Activation according to the preferred method may be carried out by adding about 10-200 wt. ppm, say about 30 parts of metal compound to the hydrocarbon feed at about 60° F. to about 300° F., say about 200° F. The mixture is activated by heating to about 400° F.-835° F., typically about 500° F.-700° F., say about 600° F. at partial pressure of hydrogen of about 500-5000 psig, typically about 1000-3000 psig, say about 2000 psig and at partial pressure of a gaseous mercaptan of about 5-500 psig, typically about 10-300 psig, say about 50 psig. Total pressure may be about 500-5500 psig, typically about 1000-3300 psig, say about 2050 psig. Commonly, the gas may contain about 40-99 vol. %, typically about 90-99 vol. %, say about 98 vol. % hydrogen and about 1-10 vol. %, say about 2 vol. % mercaptan, such as hydrogen sulfide. Time of activation may be about 1-12 hours, typically about 2-6 hours, say about 3 hours.
In the aforementioned preferred means of activation, it will be noted that activation may occur at a temperature which is lower than the temperature of conversion.
The mercaptans which may be employed may include hydrogen sulfide; aliphatic mercaptans, typified by methyl mercaptan, lauryl mercaptan, etc.; aromatic mercaptans; dimethyl disulfide; and carbon disulfide, etc.
These mercaptans apparently decompose during the activation process.

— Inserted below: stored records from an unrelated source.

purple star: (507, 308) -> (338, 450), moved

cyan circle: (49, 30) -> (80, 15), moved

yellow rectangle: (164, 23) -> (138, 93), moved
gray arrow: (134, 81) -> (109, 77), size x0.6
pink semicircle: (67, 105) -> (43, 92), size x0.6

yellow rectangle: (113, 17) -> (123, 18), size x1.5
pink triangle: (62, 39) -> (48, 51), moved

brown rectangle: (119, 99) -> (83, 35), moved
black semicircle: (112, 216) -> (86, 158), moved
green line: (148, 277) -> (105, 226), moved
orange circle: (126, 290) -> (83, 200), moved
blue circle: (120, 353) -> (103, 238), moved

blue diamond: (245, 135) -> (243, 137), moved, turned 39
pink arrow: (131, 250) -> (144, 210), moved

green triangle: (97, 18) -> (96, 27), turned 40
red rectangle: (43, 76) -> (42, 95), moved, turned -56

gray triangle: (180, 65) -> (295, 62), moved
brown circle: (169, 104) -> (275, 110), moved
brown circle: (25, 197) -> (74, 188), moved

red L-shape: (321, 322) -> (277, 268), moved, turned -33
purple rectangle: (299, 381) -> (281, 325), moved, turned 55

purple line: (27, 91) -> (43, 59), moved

It is not clear why this treatment activates the metal compound. It may be possible that the activity is generated as a result of metal sulfides formed during the treatment.

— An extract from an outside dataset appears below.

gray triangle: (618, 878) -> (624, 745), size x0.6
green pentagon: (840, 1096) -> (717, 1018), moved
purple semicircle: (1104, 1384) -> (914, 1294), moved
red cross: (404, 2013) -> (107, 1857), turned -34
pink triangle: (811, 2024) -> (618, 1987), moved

When the sulfur content of the charge hydrocarbon is above about 2 wt. %, it may not be necessary to add a mercaptan during activation, i.e., hydrodesulfurization of the charge may provide enough mercaptan to properly activate (i.e., sulfide) the oil-miscible decomposable catalyst.
In an alternative activation procedure, the oil-miscible metal compound may be activated in the presence of an oil which is compatible with the hydrocarbon feed, i.e., a separate portion of the feed or a different stream which is compatible with the feed. In this alternative embodiment, the oilmiscible metal compound may be added to the feed in amount which is substantially greater (e.g., 2-20 times) than is the case when the compound is activated in the presence of the feed stream. After activation (at the same conditions as prevail when activation is carried out in the feed stream), the compatible oil, containing the now activated metal, may be admitted to the feed stream in an amount sufficient to provide therein, the activated oil-miscible metal compound in a desired amount.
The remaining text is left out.